How to use local models with Codex

Local model runs in Codex are for coding prompts that should stay on a workstation or lab machine instead of going to a hosted model. The Codex CLI can hand the prompt to Ollama or LM Studio while still working against the repository path selected for the task.

The local provider must expose an OpenAI-compatible API with a model identifier that Codex can request. Ollama normally listens on http://localhost:11434/v1, LM Studio normally listens on http://localhost:1234/v1, and --local-provider selects which local backend answers the run.

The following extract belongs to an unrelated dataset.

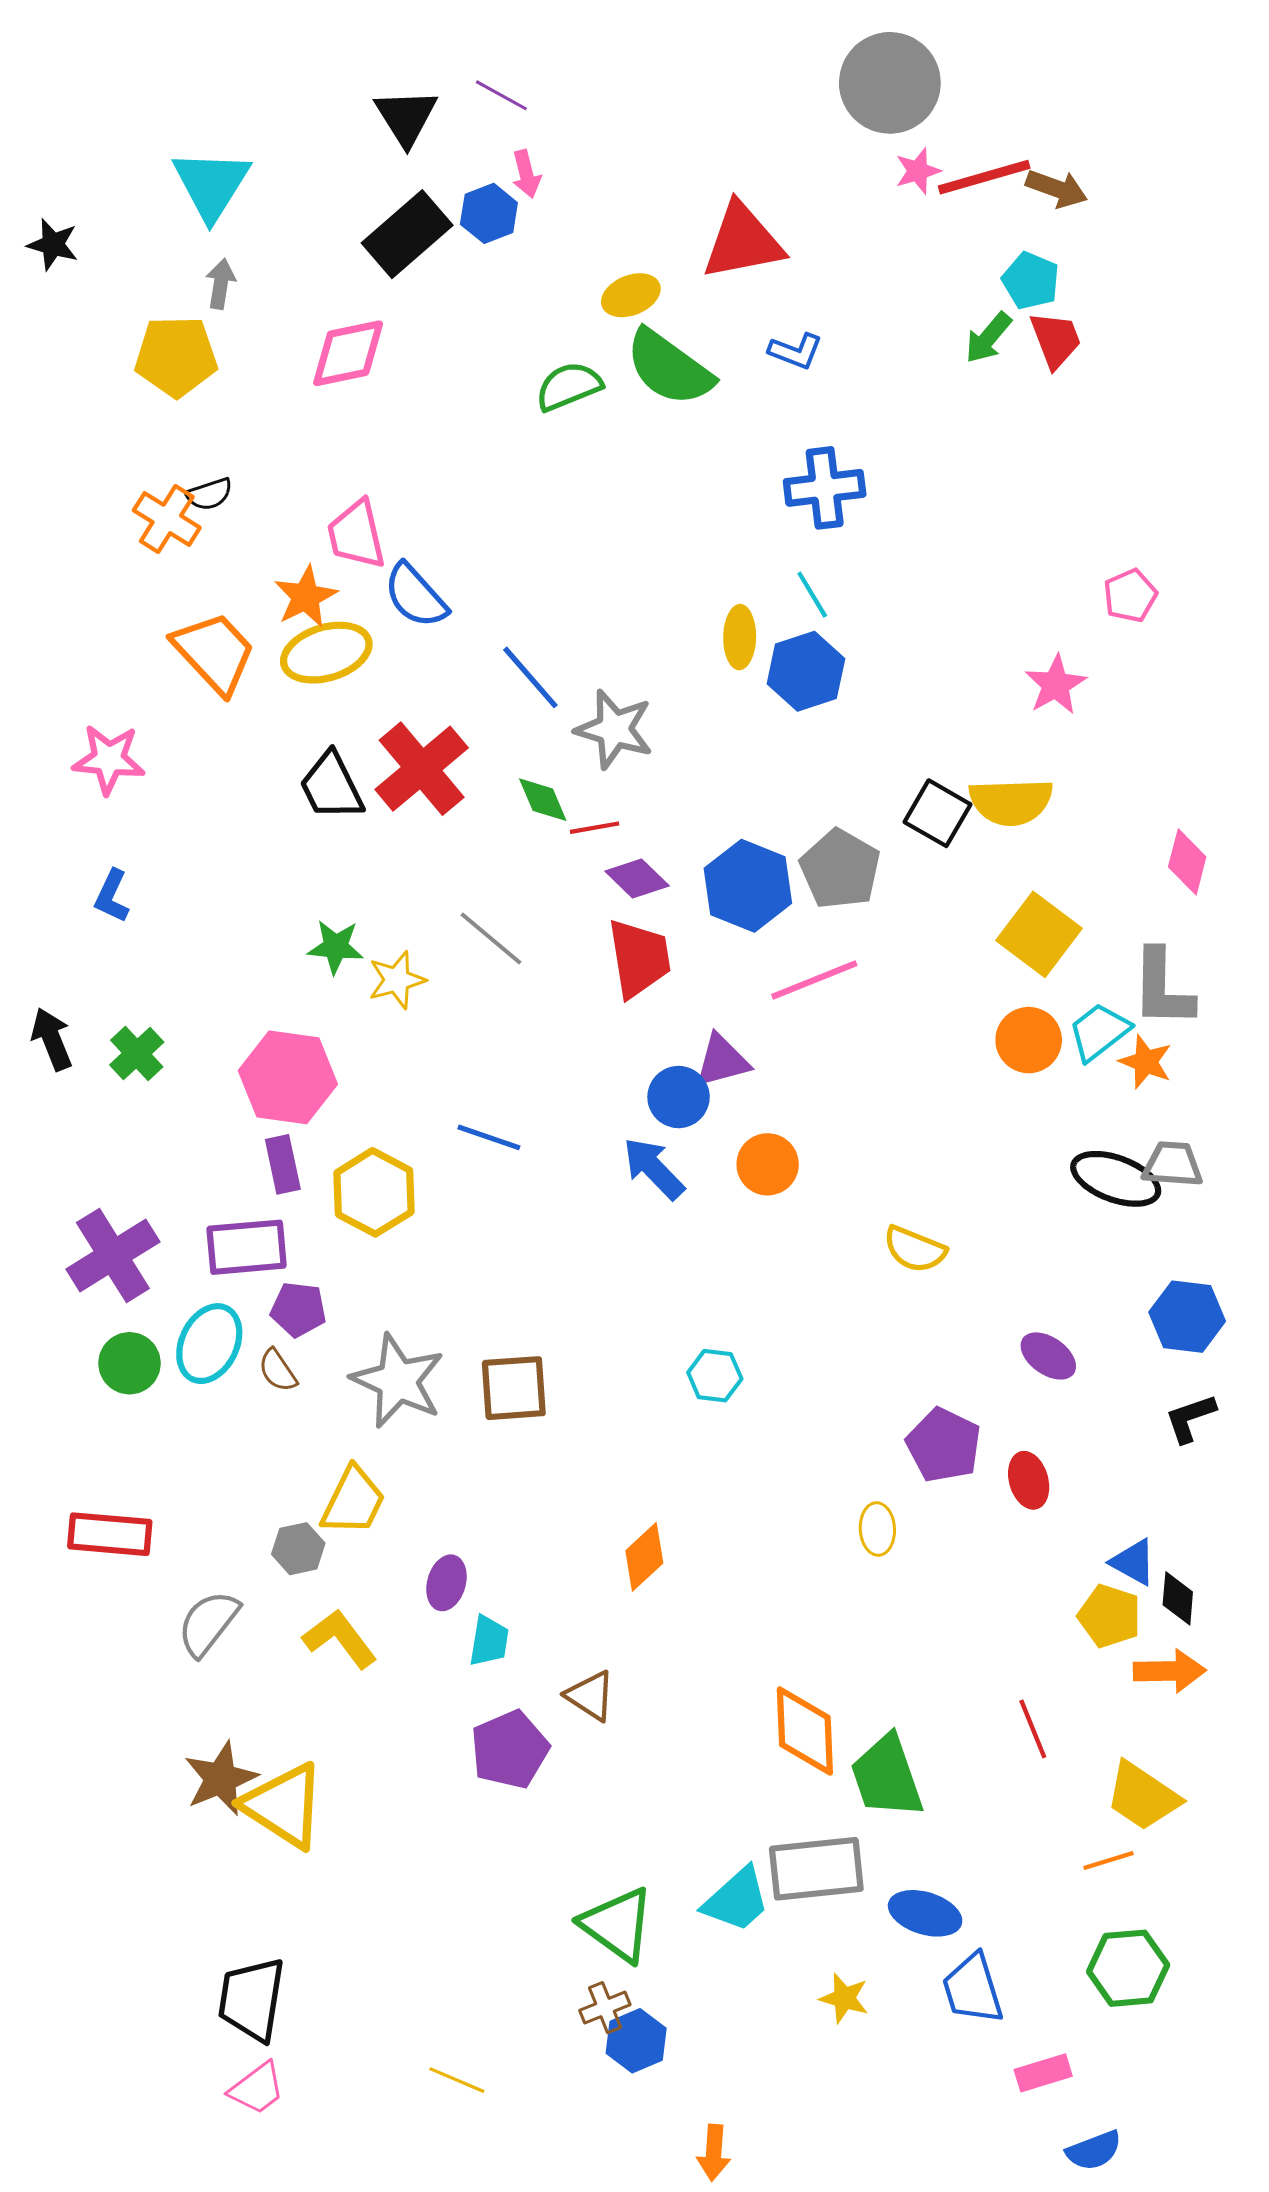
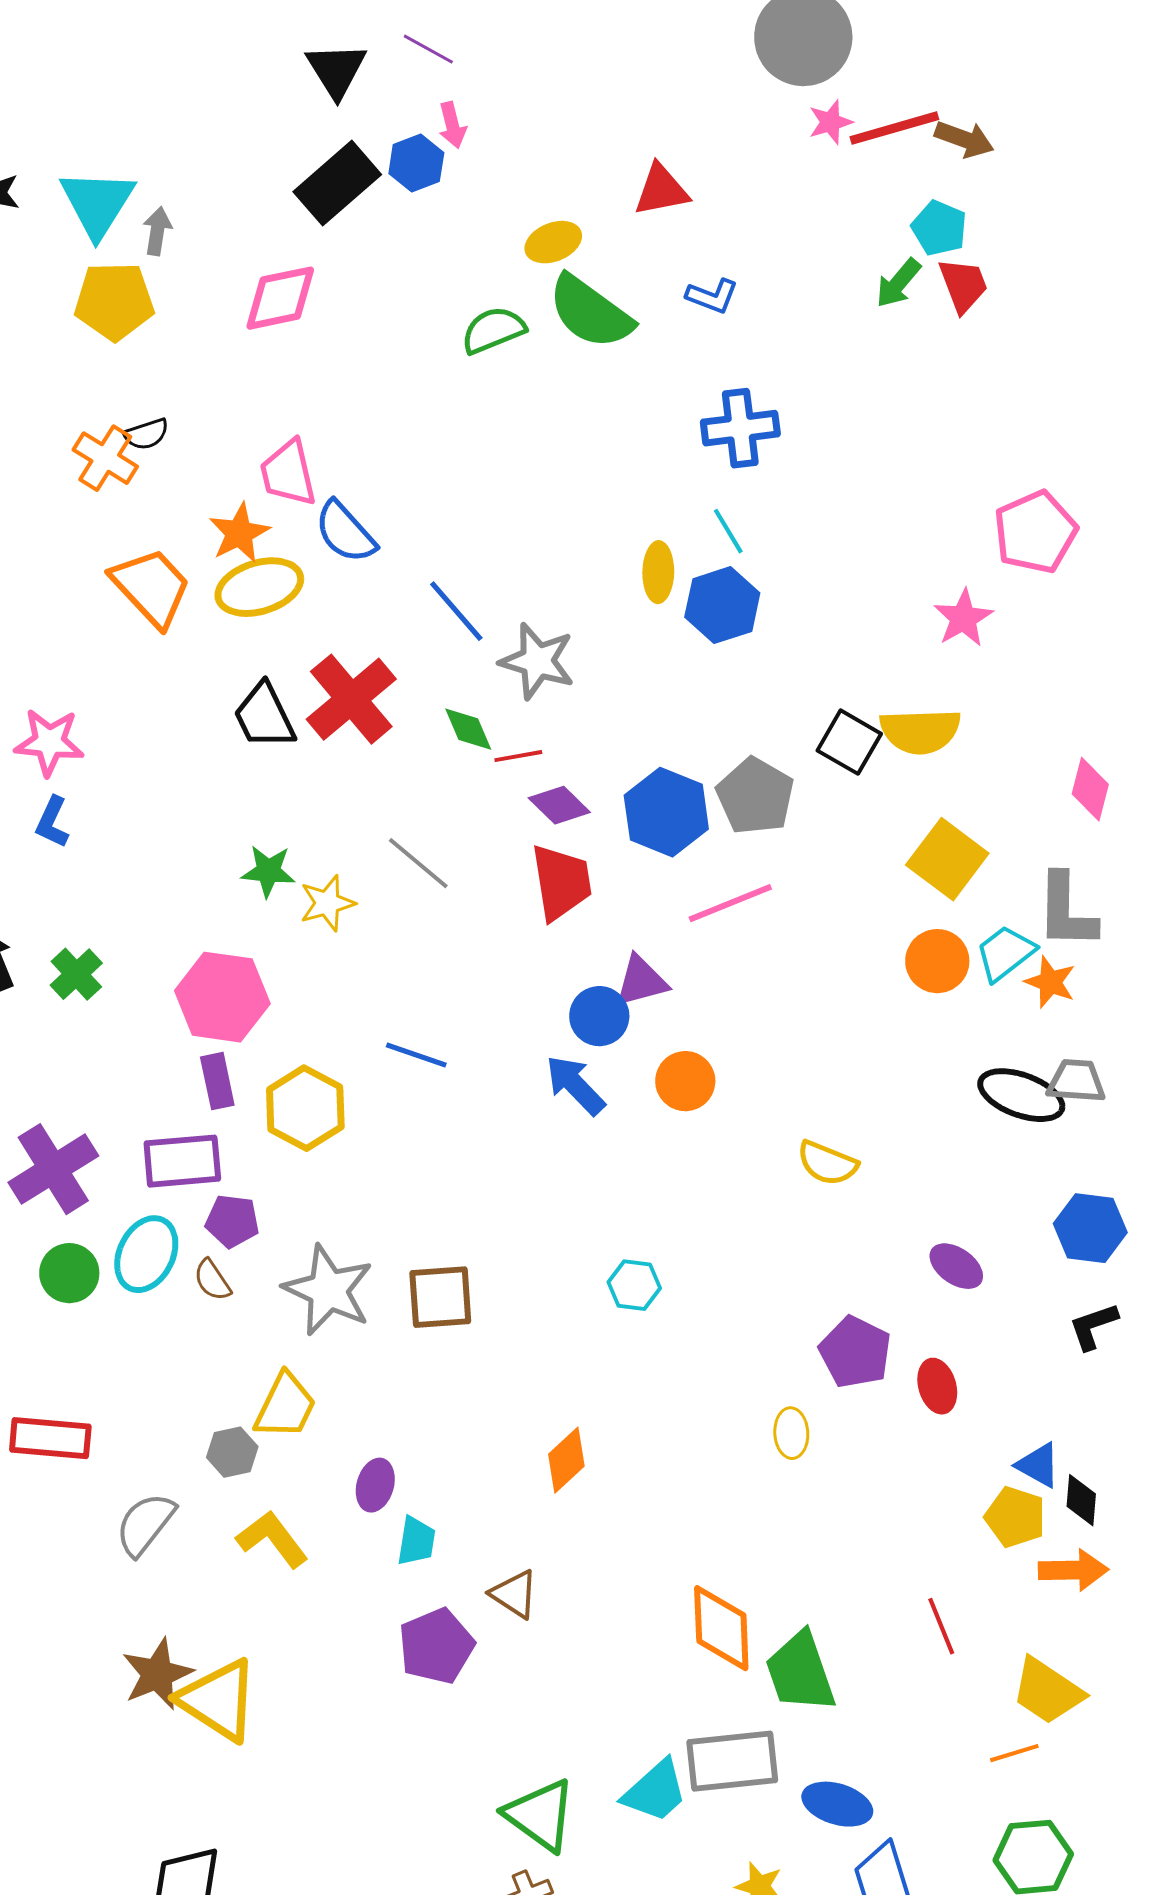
cyan triangle: (211, 184) -> (97, 203), moved
red triangle: (743, 241) -> (661, 190), size x0.7
pink pentagon: (1130, 596) -> (1035, 532), size x1.6
pink star: (109, 759) -> (49, 742), moved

The model must already be loaded or pullable by the provider before the prompt starts. Keep the first run short, point Codex at the repository with -C when the current shell is elsewhere, and keep the provider listener on localhost unless another machine intentionally needs access.

Steps to use local models with Codex:

  1. List the model IDs exposed by the local provider.
    $ curl --silent http://localhost:11434/v1/models
    {"object":"list","data":[{"id":"gpt-oss:20b","object":"model","created":1765244842,"owned_by":"library"}]}

    For LM Studio, replace port 11434 with 1234 and use the returned id value.
    Related: How to use Ollama models with Codex
    Related: How to use LM Studio models with Codex

  2. Run Codex with the matching provider, model ID, and repository path.
    $ codex exec --oss --local-provider ollama -m gpt-oss:20b -C ~/repo "Reply with exactly: OK"
    OpenAI Codex v0.139.0
    --------
    workdir: /home/user/repo
    model: gpt-oss:20b
    provider: ollama
    --------
    codex
    OK

    Use lmstudio with an LM Studio model ID when that server owns the run. The provider line should match the backend selected with --local-provider.
    Related: How to fix the Codex trusted-directory error

  3. Save the final local reply when another script or reviewer needs the assistant message in a file.
    $ codex exec --oss --local-provider ollama -m gpt-oss:20b -C ~/repo --output-last-message /tmp/codex-local.txt "Reply with exactly: OK"
    OK

    --output-last-message overwrites the destination file when it already exists.

  4. Read the saved file and confirm it contains only the local-model reply.
    $ cat /tmp/codex-local.txt
    OK
  5. Remove the sample output file if it was only used for the smoke test.